# REQUIREMENT:
The task calls for the lines from the start of the entries below through the line with "Skip to content", given again verbatim, with every picture dropped.

# RECORDS PROVIDED:

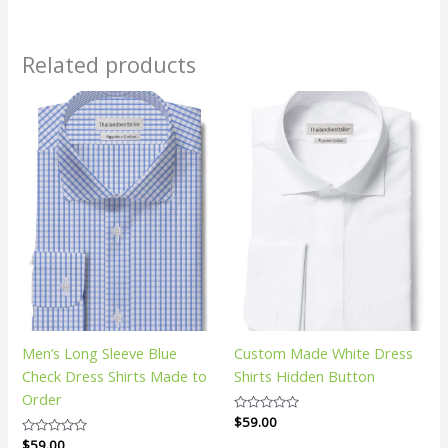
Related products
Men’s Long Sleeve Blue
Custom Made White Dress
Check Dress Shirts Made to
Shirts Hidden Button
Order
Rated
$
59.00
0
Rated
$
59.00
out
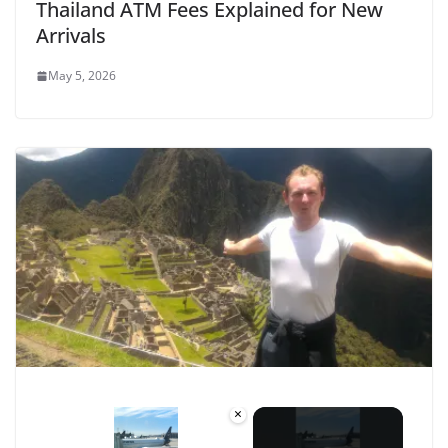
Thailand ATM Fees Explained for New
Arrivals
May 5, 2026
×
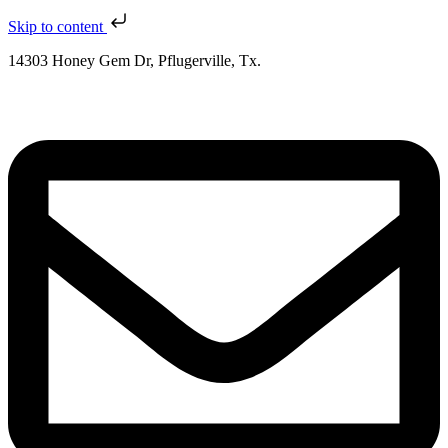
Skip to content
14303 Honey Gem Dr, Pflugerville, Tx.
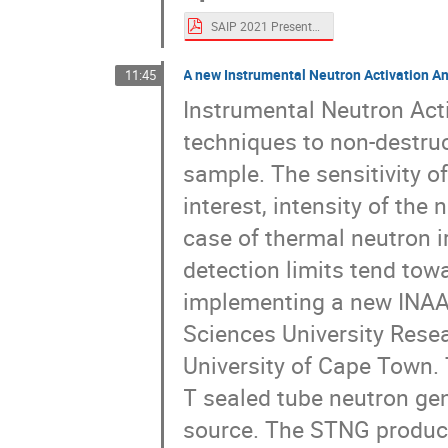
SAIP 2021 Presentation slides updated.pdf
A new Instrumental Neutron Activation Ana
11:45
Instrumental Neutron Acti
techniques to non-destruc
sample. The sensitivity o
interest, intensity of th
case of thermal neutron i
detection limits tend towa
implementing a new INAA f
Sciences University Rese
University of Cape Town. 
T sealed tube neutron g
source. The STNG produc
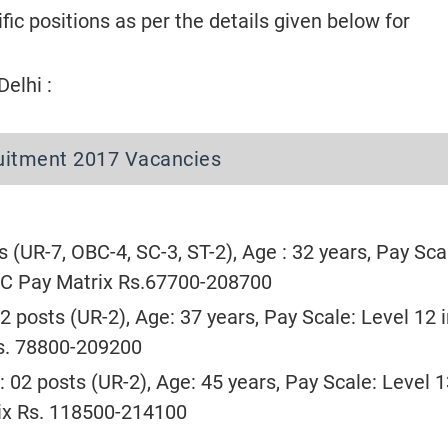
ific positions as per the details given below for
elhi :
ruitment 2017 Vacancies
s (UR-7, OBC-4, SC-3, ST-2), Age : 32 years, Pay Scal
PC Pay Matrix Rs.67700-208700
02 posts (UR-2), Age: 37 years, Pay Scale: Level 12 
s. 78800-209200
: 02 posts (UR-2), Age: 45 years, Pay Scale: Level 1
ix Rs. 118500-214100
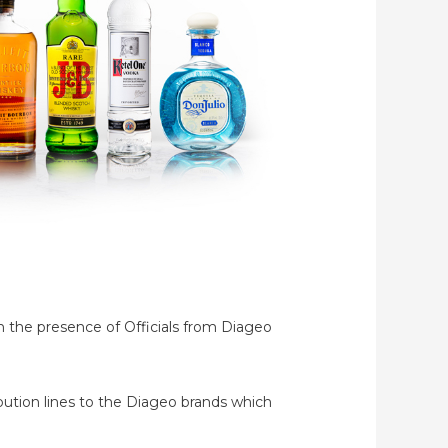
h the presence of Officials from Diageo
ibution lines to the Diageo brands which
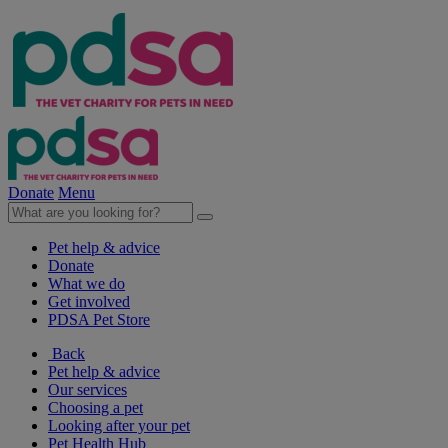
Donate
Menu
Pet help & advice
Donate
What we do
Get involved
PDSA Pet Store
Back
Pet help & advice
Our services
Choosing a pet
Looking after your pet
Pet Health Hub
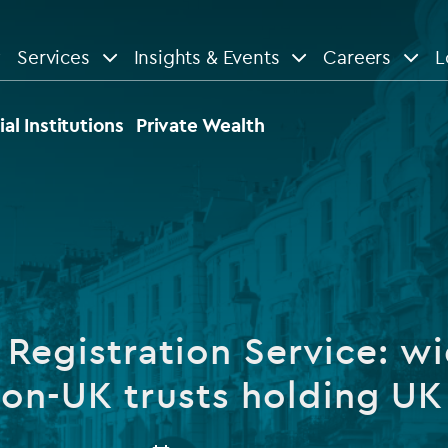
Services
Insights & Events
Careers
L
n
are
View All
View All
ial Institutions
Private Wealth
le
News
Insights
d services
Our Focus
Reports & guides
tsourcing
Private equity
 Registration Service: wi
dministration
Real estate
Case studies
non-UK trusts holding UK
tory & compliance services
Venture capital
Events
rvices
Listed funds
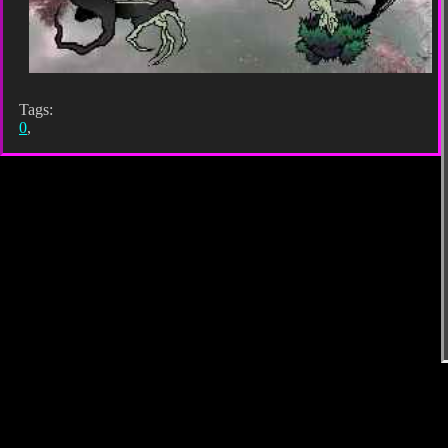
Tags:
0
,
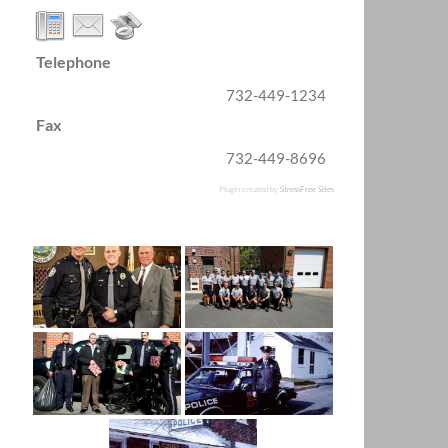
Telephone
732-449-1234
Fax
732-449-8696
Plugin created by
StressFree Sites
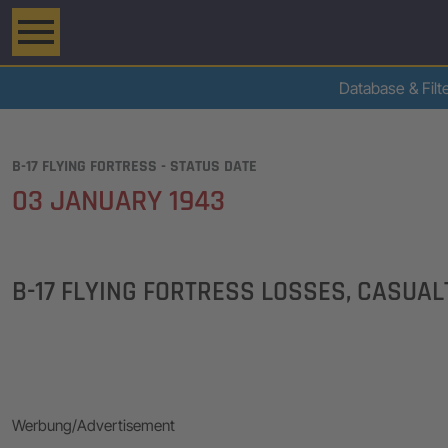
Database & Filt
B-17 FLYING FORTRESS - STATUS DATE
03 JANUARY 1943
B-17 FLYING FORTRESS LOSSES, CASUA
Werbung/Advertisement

# REPLY TO THE TASK:
Related products
Men’s Long Sleeve Blue
Custom Made White Dress
Check Dress Shirts Made to
Shirts Hidden Button
Order
Rated
$
59.00
0
Rated
$
59.00
out
Thailand ATM Fees Explained for New
Arrivals
May 5, 2026
×
Skip to content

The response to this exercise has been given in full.